The map never shrinks. You have all the complexity of WeakHashMap and none of the benefit.
Also: don't use it as a cache
It's tempting to use WeakHashMap for caching. "I want entries to expire when nobody's looking at them — perfect!" But it's not quite the cache you're imagining:
- A
WeakHashMapentry disappears when nothing else references the key. That timing is at the GC's discretion — it might be tomorrow, it might be the next minor allocation. - A real cache wants predictable retention: by time, by access, by size.
For caches, reach for:
SoftReference-based caches if you want memory-sensitive eviction.- Guava's
Cacheor Caffeine if you want LRU, time-based eviction, or any other configurable policy. WeakHashMaponly when "as long as the key is reachable" matches your needs exactly.
A quick demo
src/main/java/example/WeakDemo.java 1import java.util.WeakHashMap;
2
3public class WeakDemo {
4 public static void main(String[] args) throws InterruptedException {
5 WeakHashMap<Object, String> map = new WeakHashMap<>();
6
7 Object key = new Object();
8 map.put(key, "the value");
9
10 System.out.println("Before nulling: " + map.size()); // 1
11
12 key = null; // drop the only strong reference
13 System.gc(); // request a GC
14 Thread.sleep(100); // give it a beat
15
16 System.out.println("After nulling: " + map.size()); // 0 (usually)
17 }
18}
How other languages think about it
The same question — "should the value go when the key goes?" — comes up everywhere, and different languages answer it differently:
- Python has both
WeakValueDictionary(weak values, strong keys) andWeakKeyDictionary(weak keys, strong values). Pick the one that matches your ownership model. - Go has no built-in weak references. You're expected to remove entries explicitly. There's been discussion about adding them, but for now it's a manual job.
- C# offers
ConditionalWeakTable<TKey, TValue>for exactly the metadata-on-foreign-objects use case — it's the closest direct equivalent to Java'sWeakHashMap. - JavaScript has
WeakMap. Same idea: weak keys, strong values, no enumeration of keys.
Wrap-up
HashMap keeps everything you give it until you take it back. WeakHashMap returns a fraction of that control to the garbage collector: as long as somebody else cares about the key, the entry stays; the moment they stop, it can disappear.

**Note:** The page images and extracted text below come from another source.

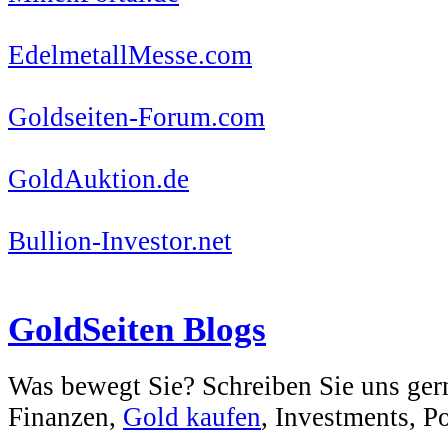
EdelmetallMesse.com
Goldseiten-Forum.com
GoldAuktion.de
Bullion-Investor.net
GoldSeiten Blogs
Was bewegt Sie? Schreiben Sie uns ger
Finanzen,
Gold kaufen
, Investments, Pol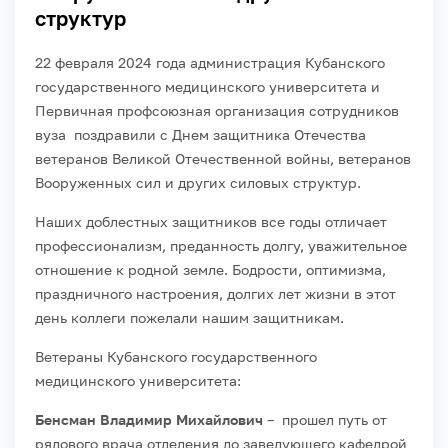
структур
22 февраля 2024 года администрация Кубанского
государственного медицинского университета и
Первичная профсоюзная организация сотрудников
вуза поздравили с Днем защитника Отечества
ветеранов Великой Отечественной войны, ветеранов
Вооруженных сил и других силовых структур.
Наших доблестных защитников все годы отличает
профессионализм, преданность долгу, уважительное
отношение к родной земле. Бодрости, оптимизма,
праздничного настроения, долгих лет жизни в этот
день коллеги пожелали нашим защитникам.
Ветераны Кубанского государственного
медицинского университета:
Бенсман Владимир Михайлович
– прошел путь от
рядового врача отделения до заведующего кафедрой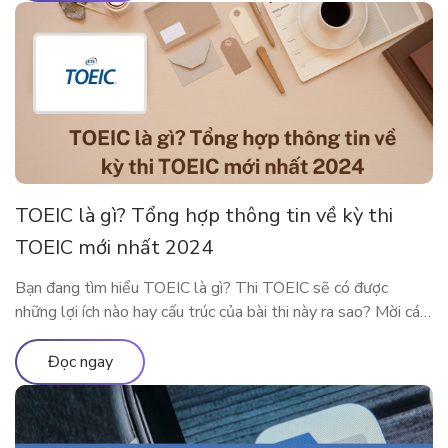
bạn có thể nói […]
TOEIC là gì? Tổng hợp thông tin về kỳ thi
TOEIC mới nhất 2024
Bạn đang tìm hiểu TOEIC là gì? Thi TOEIC sẽ có được
những lợi ích nào hay cấu trúc của bài thi này ra sao? Mời các
độc giả theo chân ELSA Premium để tìm hiểu tất tần tật về
chứng chỉ TOEIC 2024 nhé! TOEIC là gì? Trên các diễn đàn
Đọc ngay
học tiếng Anh […]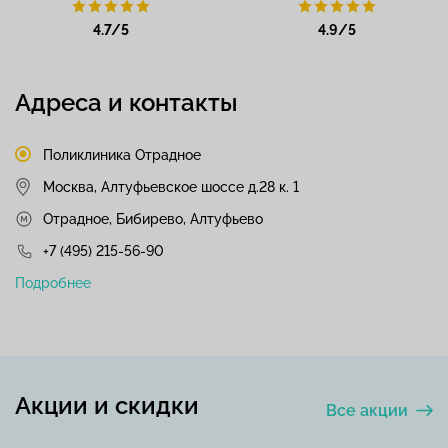
4.7/5
4.9/5
Адреса и контакты
Поликлиника Отрадное
Москва, Алтуфьевское шоссе д.28 к. 1
Отрадное, Бибирево, Алтуфьево
+7 (495) 215-56-90
Подробнее
Акции и скидки
Все акции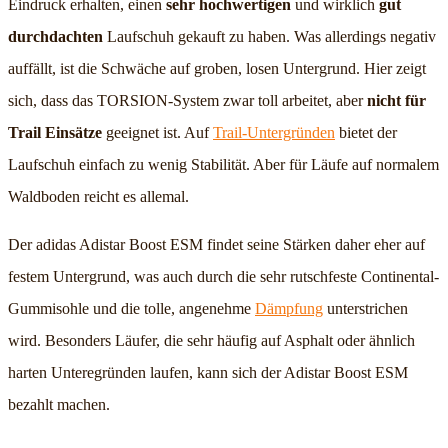
Eindruck erhalten, einen
sehr hochwertigen
und wirklich
gut
durchdachten
Laufschuh gekauft zu haben. Was allerdings negativ
auffällt, ist die Schwäche auf groben, losen Untergrund. Hier zeigt
sich, dass das TORSION-System zwar toll arbeitet, aber
nicht für
Trail Einsätze
geeignet ist. Auf
Trail-Untergründen
bietet der
Laufschuh einfach zu wenig Stabilität. Aber für Läufe auf normalem
Waldboden reicht es allemal.
Der adidas Adistar Boost ESM findet seine Stärken daher eher auf
festem Untergrund, was auch durch die sehr rutschfeste Continental-
Gummisohle und die tolle, angenehme
Dämpfung
unterstrichen
wird. Besonders Läufer, die sehr häufig auf Asphalt oder ähnlich
harten Unteregründen laufen, kann sich der Adistar Boost ESM
bezahlt machen.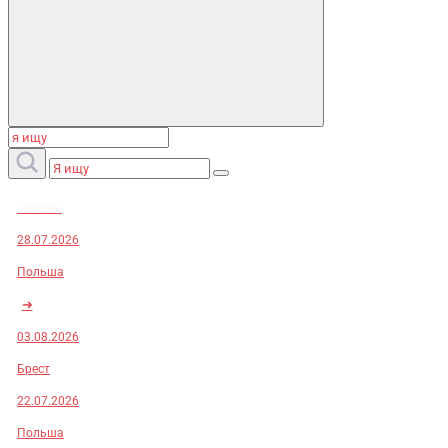
Заказы:
28.07.2026
Польша
➜
03.08.2026
Брест
22.07.2026
Польша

That model is wonderful for "associate data with objects I don't own without leaking memory." It's a poor fit for caching or for any situation where the value transitively keeps the key alive. And it's a fascinating window into how the JVM thinks about object lifetimes — because the answer to "if a key dies, does the value die too?" turns out to be: almost always, and that's the point.